» **How to complete this task**: After finding the line with "Devlet Destekli Sera Sigortası" in the entries below, retype exactly each line from there through the line with "Wimpernverlängerung", including that final line.
── Material provided ──
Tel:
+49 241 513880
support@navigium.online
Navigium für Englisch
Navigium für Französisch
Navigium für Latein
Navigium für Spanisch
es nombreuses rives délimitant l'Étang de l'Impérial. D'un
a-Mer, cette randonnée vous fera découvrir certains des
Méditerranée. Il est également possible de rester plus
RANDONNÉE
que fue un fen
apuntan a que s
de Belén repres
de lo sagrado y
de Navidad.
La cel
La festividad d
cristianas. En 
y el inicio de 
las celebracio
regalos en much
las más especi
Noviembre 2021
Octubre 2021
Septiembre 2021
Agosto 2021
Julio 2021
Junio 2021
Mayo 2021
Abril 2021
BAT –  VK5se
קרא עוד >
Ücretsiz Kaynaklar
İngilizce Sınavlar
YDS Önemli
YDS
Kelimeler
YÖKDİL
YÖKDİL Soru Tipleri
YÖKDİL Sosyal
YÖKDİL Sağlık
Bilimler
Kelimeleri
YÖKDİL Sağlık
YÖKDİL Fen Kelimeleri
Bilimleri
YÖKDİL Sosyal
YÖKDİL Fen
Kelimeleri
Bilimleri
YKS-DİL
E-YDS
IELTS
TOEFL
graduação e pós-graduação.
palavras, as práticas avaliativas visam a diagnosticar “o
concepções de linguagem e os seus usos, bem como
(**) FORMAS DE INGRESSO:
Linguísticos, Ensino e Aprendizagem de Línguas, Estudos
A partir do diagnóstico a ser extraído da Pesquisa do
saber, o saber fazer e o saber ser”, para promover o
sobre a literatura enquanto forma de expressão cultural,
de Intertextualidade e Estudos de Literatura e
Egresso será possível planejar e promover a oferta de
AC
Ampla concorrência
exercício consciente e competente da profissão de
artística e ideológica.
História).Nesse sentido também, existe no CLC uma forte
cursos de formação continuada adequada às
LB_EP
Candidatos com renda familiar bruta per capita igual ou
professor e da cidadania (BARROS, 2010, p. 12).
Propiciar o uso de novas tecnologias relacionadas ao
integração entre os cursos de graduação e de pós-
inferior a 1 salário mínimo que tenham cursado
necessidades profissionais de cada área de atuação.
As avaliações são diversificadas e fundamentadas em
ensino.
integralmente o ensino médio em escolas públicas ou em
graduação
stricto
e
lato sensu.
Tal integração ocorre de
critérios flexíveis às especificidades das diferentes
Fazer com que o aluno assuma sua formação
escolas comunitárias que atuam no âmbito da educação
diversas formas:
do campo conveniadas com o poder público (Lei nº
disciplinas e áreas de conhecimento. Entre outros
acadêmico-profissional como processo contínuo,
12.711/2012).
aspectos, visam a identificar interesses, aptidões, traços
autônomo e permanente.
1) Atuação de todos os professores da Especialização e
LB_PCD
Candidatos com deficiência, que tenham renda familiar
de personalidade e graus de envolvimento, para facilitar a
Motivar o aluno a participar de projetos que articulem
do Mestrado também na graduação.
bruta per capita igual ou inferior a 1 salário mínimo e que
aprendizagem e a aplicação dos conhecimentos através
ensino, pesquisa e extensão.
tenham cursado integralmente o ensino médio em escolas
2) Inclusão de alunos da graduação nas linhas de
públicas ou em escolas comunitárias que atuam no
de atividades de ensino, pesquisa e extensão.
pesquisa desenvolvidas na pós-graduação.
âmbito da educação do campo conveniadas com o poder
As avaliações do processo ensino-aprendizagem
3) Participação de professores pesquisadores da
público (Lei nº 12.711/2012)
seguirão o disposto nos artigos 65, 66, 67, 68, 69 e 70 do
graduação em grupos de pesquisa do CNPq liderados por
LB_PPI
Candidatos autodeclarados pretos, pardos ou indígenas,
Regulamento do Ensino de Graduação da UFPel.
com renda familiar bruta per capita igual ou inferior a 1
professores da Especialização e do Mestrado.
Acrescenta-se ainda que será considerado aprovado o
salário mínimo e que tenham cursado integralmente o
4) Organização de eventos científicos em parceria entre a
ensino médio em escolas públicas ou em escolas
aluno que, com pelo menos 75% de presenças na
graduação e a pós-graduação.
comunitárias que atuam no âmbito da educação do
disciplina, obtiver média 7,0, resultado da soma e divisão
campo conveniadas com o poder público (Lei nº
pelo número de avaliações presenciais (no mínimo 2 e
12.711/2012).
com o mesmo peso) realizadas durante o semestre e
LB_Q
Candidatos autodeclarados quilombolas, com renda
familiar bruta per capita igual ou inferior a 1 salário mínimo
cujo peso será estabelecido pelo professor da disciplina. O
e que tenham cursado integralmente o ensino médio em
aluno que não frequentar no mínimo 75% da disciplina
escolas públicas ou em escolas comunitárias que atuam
───
── Material provided ──
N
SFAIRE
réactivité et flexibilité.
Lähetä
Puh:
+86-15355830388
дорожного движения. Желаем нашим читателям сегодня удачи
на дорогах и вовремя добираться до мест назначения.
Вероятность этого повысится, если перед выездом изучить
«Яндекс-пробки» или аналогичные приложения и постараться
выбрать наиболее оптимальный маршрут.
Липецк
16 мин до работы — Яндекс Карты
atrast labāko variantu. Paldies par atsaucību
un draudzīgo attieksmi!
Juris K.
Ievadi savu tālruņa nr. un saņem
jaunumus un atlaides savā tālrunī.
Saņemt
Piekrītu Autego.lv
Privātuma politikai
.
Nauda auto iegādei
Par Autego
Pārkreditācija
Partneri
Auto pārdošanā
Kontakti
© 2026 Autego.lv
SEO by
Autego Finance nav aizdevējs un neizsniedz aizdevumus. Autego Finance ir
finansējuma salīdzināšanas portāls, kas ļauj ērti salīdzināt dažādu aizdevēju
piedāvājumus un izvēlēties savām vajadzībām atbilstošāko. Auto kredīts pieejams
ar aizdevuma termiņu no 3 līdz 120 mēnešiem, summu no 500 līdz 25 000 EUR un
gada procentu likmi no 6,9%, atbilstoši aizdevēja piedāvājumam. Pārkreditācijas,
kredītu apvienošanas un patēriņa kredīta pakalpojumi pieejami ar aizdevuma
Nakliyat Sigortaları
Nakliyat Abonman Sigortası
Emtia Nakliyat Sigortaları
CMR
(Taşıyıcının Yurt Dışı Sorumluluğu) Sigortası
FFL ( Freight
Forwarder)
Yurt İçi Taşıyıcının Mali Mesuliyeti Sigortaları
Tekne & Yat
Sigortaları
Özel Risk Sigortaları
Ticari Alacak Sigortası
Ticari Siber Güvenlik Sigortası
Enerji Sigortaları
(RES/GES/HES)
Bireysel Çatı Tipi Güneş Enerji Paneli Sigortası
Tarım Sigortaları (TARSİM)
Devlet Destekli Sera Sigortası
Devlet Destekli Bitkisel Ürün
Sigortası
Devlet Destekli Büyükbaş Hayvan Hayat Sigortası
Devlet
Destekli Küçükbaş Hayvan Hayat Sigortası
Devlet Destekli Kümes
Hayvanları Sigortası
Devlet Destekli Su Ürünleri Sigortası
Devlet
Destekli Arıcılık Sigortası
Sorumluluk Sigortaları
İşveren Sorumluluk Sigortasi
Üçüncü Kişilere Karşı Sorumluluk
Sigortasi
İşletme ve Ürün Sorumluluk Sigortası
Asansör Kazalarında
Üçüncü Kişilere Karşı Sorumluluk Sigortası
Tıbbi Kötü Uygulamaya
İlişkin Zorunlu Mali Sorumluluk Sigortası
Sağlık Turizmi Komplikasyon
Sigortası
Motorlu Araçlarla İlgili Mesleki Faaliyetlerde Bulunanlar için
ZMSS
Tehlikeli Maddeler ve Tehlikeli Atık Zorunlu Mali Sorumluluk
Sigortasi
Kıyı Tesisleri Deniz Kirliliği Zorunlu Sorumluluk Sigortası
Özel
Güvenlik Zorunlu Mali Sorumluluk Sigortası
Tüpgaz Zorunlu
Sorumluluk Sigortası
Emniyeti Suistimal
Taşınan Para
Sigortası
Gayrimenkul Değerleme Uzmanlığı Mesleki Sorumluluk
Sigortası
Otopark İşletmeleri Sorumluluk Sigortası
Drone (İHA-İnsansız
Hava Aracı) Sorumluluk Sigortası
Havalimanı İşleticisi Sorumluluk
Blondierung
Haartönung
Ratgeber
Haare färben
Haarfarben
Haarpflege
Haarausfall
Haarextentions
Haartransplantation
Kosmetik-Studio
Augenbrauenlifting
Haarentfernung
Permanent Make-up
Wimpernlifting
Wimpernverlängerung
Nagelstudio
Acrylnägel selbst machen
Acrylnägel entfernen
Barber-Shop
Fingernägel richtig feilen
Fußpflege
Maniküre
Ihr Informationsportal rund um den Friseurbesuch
───
» **Response area**:
Devlet Destekli Sera Sigortası
Devlet Destekli Bitkisel Ürün
Sigortası
Devlet Destekli Büyükbaş Hayvan Hayat Sigortası
Devlet
Destekli Küçükbaş Hayvan Hayat Sigortası
Devlet Destekli Kümes
Hayvanları Sigortası
Devlet Destekli Su Ürünleri Sigortası
Devlet
Destekli Arıcılık Sigortası
Sorumluluk Sigortaları
İşveren Sorumluluk Sigortasi
Üçüncü Kişilere Karşı Sorumluluk
Sigortasi
İşletme ve Ürün Sorumluluk Sigortası
Asansör Kazalarında
Üçüncü Kişilere Karşı Sorumluluk Sigortası
Tıbbi Kötü Uygulamaya
İlişkin Zorunlu Mali Sorumluluk Sigortası
Sağlık Turizmi Komplikasyon
Sigortası
Motorlu Araçlarla İlgili Mesleki Faaliyetlerde Bulunanlar için
ZMSS
Tehlikeli Maddeler ve Tehlikeli Atık Zorunlu Mali Sorumluluk
Sigortasi
Kıyı Tesisleri Deniz Kirliliği Zorunlu Sorumluluk Sigortası
Özel
Güvenlik Zorunlu Mali Sorumluluk Sigortası
Tüpgaz Zorunlu
Sorumluluk Sigortası
Emniyeti Suistimal
Taşınan Para
Sigortası
Gayrimenkul Değerleme Uzmanlığı Mesleki Sorumluluk
Sigortası
Otopark İşletmeleri Sorumluluk Sigortası
Drone (İHA-İnsansız
Hava Aracı) Sorumluluk Sigortası
Havalimanı İşleticisi Sorumluluk
Blondierung
Haartönung
Ratgeber
Haare färben
Haarfarben
Haarpflege
Haarausfall
Haarextentions
Haartransplantation
Kosmetik-Studio
Augenbrauenlifting
Haarentfernung
Permanent Make-up
Wimpernlifting
Wimpernverlängerung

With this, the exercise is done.